R: Find a few approximate largest singular values and...
irlba
R Documentation
Find a few approximate largest singular values and corresponding
singular vectors of a matrix.
Description
The augmented implicitly restarted Lanczos bi-diagonalization (IRLBA)
algorithm finds a few approximate largest singular values and corresponding
singular vectors of a sparse or dense matrix using a method of Baglama and
Reichel. It is a fast and memory-efficient way to compute a partial SVD.
Usage
irlba(A, nv = 5, nu, maxit = 1000, work = nv + 5, reorth = TRUE,
tol = 1e-05, v = NULL, right_only = FALSE, verbose = FALSE, scale,
center, du, ds, dv, shift, mult)
Arguments
A
numeric real- or complex-valued matrix or real-valued sparse matrix.
nv
number of right singular vectors to estimate.
nu
number of left singular vectors to estimate (defaults to nv).
maxit
maximum number of iterations.
work
working subspace dimension, larger values can speed convergence at the cost of more memory use.
reorth
logical value indicating full TRUE or cheaper one-sided FALSE reorthogonalization.
tol
convergence is determined when ||AV - US|| < tol*||A||, where the spectral norm ||A|| is approximated by the largest estimated singular value, and U, V, S are the matrices corresponding to the estimated left and right singular vectors, and diagonal matrix of estimated singular values, respectively.
v
optional starting vector or output from a previous run of irlba used to restart the algorithm from where it left off (see the notes).
right_only
logical value indicating return only the right singular vectors (TRUE) or both sets of vectors (FALSE).
verbose
logical value that when TRUE prints status messages during the computation.
scale
optional column scaling vector whose values divide each column of A; must be as long as the number of columns of A (see notes).
center
optional column centering vector whose values are subtracted from each column of A; must be as long as the number of columns of A and may not be used together with the deflation options below (see notes).
du
optional subspace deflation vector (see notes).
ds
optional subspace deflation scalar (see notes).
dv
optional subspace deflation vector (see notes).
shift
optional shift value (square matrices only, see notes).
mult
optional custom matrix multiplication function (default is '%*%', see notes).
Value
Returns a list with entries:
d max(nu, nv) approximate singular values
u nu approximate left singular vectors (only when right_only=FALSE)
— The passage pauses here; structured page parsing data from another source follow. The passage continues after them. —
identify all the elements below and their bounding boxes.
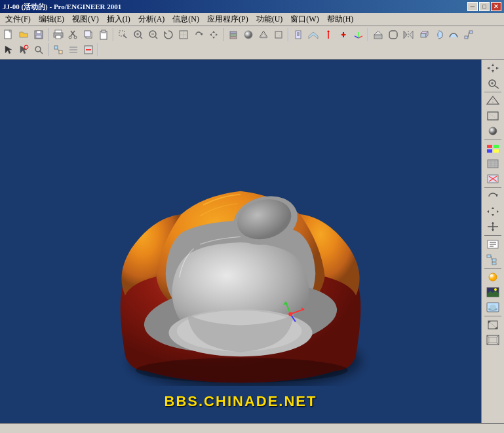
maximize-button[interactable]: □: [479, 2, 490, 11]
rt-feature-list[interactable]: [484, 237, 502, 252]
rt-pan-model[interactable]: [484, 204, 502, 219]
rt-render[interactable]: [484, 270, 502, 284]
tb-copy[interactable]: [81, 28, 96, 42]
svg-rect-63: [465, 36, 468, 39]
menu-applications[interactable]: 应用程序(P): [203, 12, 252, 26]
svg-marker-28: [201, 33, 203, 35]
menu-help[interactable]: 帮助(H): [323, 12, 358, 26]
rt-spin-model[interactable]: [484, 189, 502, 204]
tb-shade[interactable]: [241, 28, 256, 42]
svg-rect-7: [56, 35, 61, 39]
tb-model-info[interactable]: [291, 28, 305, 42]
tb-new[interactable]: [1, 28, 16, 42]
tb-chamfer[interactable]: [371, 28, 385, 42]
svg-line-69: [40, 51, 43, 54]
toolbar-separator-5: [368, 28, 369, 41]
svg-line-136: [491, 256, 492, 260]
tb-wireframe[interactable]: [256, 28, 271, 42]
rt-separator-1: [484, 92, 501, 92]
tb-select[interactable]: [1, 43, 16, 57]
svg-marker-120: [495, 194, 498, 197]
tb-open[interactable]: [16, 28, 31, 42]
tb-save[interactable]: [31, 28, 46, 42]
tb-spin[interactable]: [191, 28, 206, 42]
tb-zoom-out[interactable]: [146, 28, 161, 42]
rt-orient-arrows[interactable]: [484, 61, 502, 75]
tb-reorder[interactable]: [66, 43, 81, 57]
right-toolbar: [481, 60, 504, 423]
tb-hidden-line[interactable]: [271, 28, 286, 42]
tb-suppress[interactable]: [81, 43, 96, 57]
tb-feature-ops[interactable]: [51, 43, 66, 57]
tb-axis[interactable]: [321, 28, 336, 42]
svg-marker-29: [212, 31, 215, 33]
svg-marker-66: [20, 46, 27, 54]
rt-color[interactable]: [484, 141, 502, 156]
svg-rect-74: [69, 49, 77, 50]
rt-shade[interactable]: [484, 124, 502, 138]
tb-extrude[interactable]: [416, 28, 431, 42]
menu-file[interactable]: 文件(F): [1, 12, 35, 26]
rt-refit[interactable]: [484, 333, 502, 347]
tb-orient[interactable]: [176, 28, 191, 42]
menu-info[interactable]: 信息(N): [168, 12, 203, 26]
rt-model-tree[interactable]: [484, 252, 502, 267]
svg-rect-71: [59, 50, 62, 54]
tb-layer[interactable]: [226, 28, 241, 42]
rt-scene[interactable]: [484, 300, 502, 314]
tb-revolve[interactable]: [431, 28, 446, 42]
svg-rect-75: [69, 52, 77, 53]
svg-line-23: [155, 37, 157, 39]
svg-point-89: [288, 312, 292, 316]
rt-zoom[interactable]: [484, 76, 502, 90]
tb-zoom-window[interactable]: [116, 28, 130, 42]
svg-rect-56: [389, 31, 397, 39]
tb-datum-plane[interactable]: [306, 28, 320, 42]
svg-line-19: [140, 37, 142, 39]
rt-wireframe[interactable]: [484, 94, 502, 108]
svg-rect-60: [421, 33, 426, 37]
rt-hidden-line[interactable]: [484, 109, 502, 123]
tb-csys[interactable]: [351, 28, 366, 42]
toolbar-separator-4: [288, 28, 289, 41]
canvas-area[interactable]: BBS.CHINADE.NET: [0, 60, 481, 423]
tb-point[interactable]: [336, 28, 351, 42]
rt-texture[interactable]: [484, 157, 502, 171]
rt-zoom-fit[interactable]: [484, 318, 502, 332]
tb-fillet[interactable]: [386, 28, 400, 42]
svg-marker-148: [488, 321, 491, 324]
tb-blend[interactable]: [461, 28, 476, 42]
rt-model-x[interactable]: [484, 172, 502, 186]
toolbar-separator-6: [48, 43, 49, 56]
tb-cut[interactable]: [66, 28, 81, 42]
tb-sweep[interactable]: [446, 28, 461, 42]
tb-print[interactable]: [51, 28, 66, 42]
svg-point-106: [489, 127, 497, 135]
close-button[interactable]: ✕: [491, 2, 501, 11]
toolbar-separator-3: [223, 28, 224, 41]
svg-line-40: [275, 31, 282, 38]
tb-pan[interactable]: [206, 28, 221, 42]
tb-query-select[interactable]: [16, 43, 31, 57]
rt-zoom-model[interactable]: [484, 219, 502, 234]
rt-environment[interactable]: [484, 285, 502, 299]
tb-search-tool[interactable]: [31, 43, 46, 57]
svg-marker-121: [492, 207, 494, 209]
menu-analysis[interactable]: 分析(A): [134, 12, 169, 26]
tb-mirror[interactable]: [401, 28, 416, 42]
svg-rect-41: [296, 31, 301, 39]
menu-features[interactable]: 功能(U): [252, 12, 287, 26]
menu-window[interactable]: 窗口(W): [286, 12, 322, 26]
minimize-button[interactable]: ─: [467, 2, 478, 11]
menu-view[interactable]: 视图(V): [68, 12, 103, 26]
svg-rect-4: [36, 35, 41, 38]
svg-rect-109: [487, 149, 492, 153]
tb-zoom-in[interactable]: [131, 28, 145, 42]
watermark: BBS.CHINADE.NET: [165, 393, 317, 410]
svg-marker-47: [327, 30, 330, 32]
tb-repaint[interactable]: [161, 28, 176, 42]
menu-insert[interactable]: 插入(I): [103, 12, 134, 26]
menu-edit[interactable]: 编辑(E): [35, 12, 68, 26]
tb-paste[interactable]: [96, 28, 111, 42]
toolbar-row-2: [1, 43, 503, 57]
v nv approximate right singular vectors
iter The number of Lanczos iterations carried out
mprod The total number of matrix vector products carried out
Note
The syntax of irlba partially follows svd, with an important
exception. The usual R svd function always returns a complete set of
singular values, even if the number of singular vectors nu or nv
is set less than the maximum. The irlba function returns a number of
estimated singular values equal to the maximum of the number of specified
singular vectors nu and nv.
Use the optional scale parameter to implicitly scale each column of
the matrix A by the values in the scale vector, computing the
truncated SVD of the column-scaled sweep(A,2,scale,FUN=`/`), or
equivalently, A %*% diag(1/scale), without explicitly forming the
scaled matrix. scale must be a non-zero vector of length equal
to the number of columns of A.
Use the optional center parameter to implicitly subtract the values
in the center vector from each column of A, computing the
truncated SVD of sweep(A,2,center,FUN=`-`),
without explicitly forming the centered matrix. This option may not be
used together with the general rank 1 deflation options. center
must be a vector of length equal to the number of columns of A.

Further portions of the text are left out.